Our lab is interested in mechanism-based translational research. We are particularly interested in understanding the biology of novel cancer targets with known clinical relevance but poorly understood molecular mechanisms. We believe by pursuing this type of research we may open doors to new therapeutic opportunities to complement the existing treatments. Currently we are focusing on two main projects in the context of breast cancer.

1. Profilin-1: an old protein with new functions

Profilin-1 is a well-characterized actin-binding protein essential for cell proliferation, survival and migration, yet showing paradoxical antitumor and anti-metastatic effects in several types of cancer including breast. Our recent work has shed light on the underlying mechanism and suggested a “spatial confinement” model to reconcile its opposing functions. Our data suggest that profilin-1 has important yet poorly understood functions in the nucleus in addition to its well-characterized role as an actin-binding and regulatory factor in the cytoplasm. We propose that it is this “moonlighting” activity of profilin-1 in the nucleus that gives rise to its antitumor effects. We are currently investigating the molecular mechanisms by which nuclear profilin-1 inhibits tumor growth and exploring opportunities to therapeutically target its activity.

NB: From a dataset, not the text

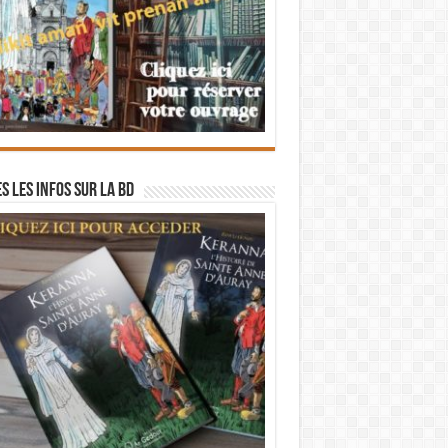
s les infos sur la BD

2. VCP and DNA damage response

Valosin-containing protein (VCP) is an evolutionarily conserved AAA+ ATPase involved in diverse cellular processes. Functioning as a “segregase”, VCP facilitates protein homeostasis by extracting ubiquitinated proteins from various cellular locations or complexes for subsequent turnover. Recent studies have linked VCP to chromatin-associated protein degradation and genome stability maintenance particularly in the context of DNA damage response (DDR). In response to DNA double strand breaks, VCP is rapidly recruited to the damage sites and facilitates the proper assembly of multiple proteins (e.g. BRCA1 and 53BP1) needed for DNA damage repair. Nevertheless, detailed understanding of its mechanism of action (e.g. identity of its chromatin-associated client proteins), its mode of (de)regulation in cancer, and its relevance to cancer treatments (e.g. radiotherapy and chemotherapy) is lacking, and we are currently pursuing all these revenues.